§ REQUIREMENT: Only one span of the listing below should come back. It runs from the line with "Utility Pouch Gen 4 Op Order" through the line with "Natural Wood Coffee Table CA GM", and each of its lines must be reproduced exactly.

§ THE INPUT:
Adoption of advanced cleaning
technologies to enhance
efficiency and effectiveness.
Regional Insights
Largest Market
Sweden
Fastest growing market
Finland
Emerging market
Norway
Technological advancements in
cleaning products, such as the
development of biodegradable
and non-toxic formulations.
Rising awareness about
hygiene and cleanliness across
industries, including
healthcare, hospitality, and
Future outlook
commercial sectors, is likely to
==
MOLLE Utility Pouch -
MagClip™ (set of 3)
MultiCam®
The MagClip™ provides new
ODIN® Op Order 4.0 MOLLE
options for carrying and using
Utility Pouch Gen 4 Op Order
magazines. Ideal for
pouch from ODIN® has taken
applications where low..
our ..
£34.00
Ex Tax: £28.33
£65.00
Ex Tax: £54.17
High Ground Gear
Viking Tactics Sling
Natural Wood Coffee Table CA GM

§ EXERCISE RESULT:
Utility Pouch Gen 4 Op Order
magazines. Ideal for
pouch from ODIN® has taken
applications where low..
our ..
£34.00
Ex Tax: £28.33
£65.00
Ex Tax: £54.17
High Ground Gear
Viking Tactics Sling
Natural Wood Coffee Table CA GM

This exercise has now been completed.